Transcribed page contents:
——————

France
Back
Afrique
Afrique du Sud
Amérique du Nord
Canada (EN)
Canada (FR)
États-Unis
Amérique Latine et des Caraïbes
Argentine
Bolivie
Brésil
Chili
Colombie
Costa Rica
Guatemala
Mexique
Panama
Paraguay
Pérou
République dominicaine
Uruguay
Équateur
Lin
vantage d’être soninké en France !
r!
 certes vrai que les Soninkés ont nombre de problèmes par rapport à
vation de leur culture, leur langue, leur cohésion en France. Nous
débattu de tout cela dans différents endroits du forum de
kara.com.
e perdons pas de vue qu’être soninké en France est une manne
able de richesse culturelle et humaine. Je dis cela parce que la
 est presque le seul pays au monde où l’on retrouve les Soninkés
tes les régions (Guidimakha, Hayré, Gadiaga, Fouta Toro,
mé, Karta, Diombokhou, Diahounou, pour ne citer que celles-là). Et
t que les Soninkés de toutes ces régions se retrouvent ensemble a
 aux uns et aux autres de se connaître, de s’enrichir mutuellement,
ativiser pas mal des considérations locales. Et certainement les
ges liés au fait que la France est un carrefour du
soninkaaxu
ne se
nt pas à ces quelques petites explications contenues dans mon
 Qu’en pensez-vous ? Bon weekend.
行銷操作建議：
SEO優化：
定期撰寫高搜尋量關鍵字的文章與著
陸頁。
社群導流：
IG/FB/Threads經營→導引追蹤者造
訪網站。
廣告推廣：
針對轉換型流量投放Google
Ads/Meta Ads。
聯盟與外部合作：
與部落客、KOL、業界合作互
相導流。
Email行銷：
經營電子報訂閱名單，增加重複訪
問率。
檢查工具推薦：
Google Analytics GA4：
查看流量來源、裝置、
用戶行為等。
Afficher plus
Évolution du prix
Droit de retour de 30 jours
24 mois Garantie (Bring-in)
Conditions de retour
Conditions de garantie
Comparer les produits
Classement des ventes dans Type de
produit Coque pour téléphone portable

——————

### WHAT TO PRODUCE:
Filtering the entries above by the word "être", copy each line that matches.

### WRITTEN SOLUTION:
vantage d’être soninké en France !
e perdons pas de vue qu’être soninké en France est une manne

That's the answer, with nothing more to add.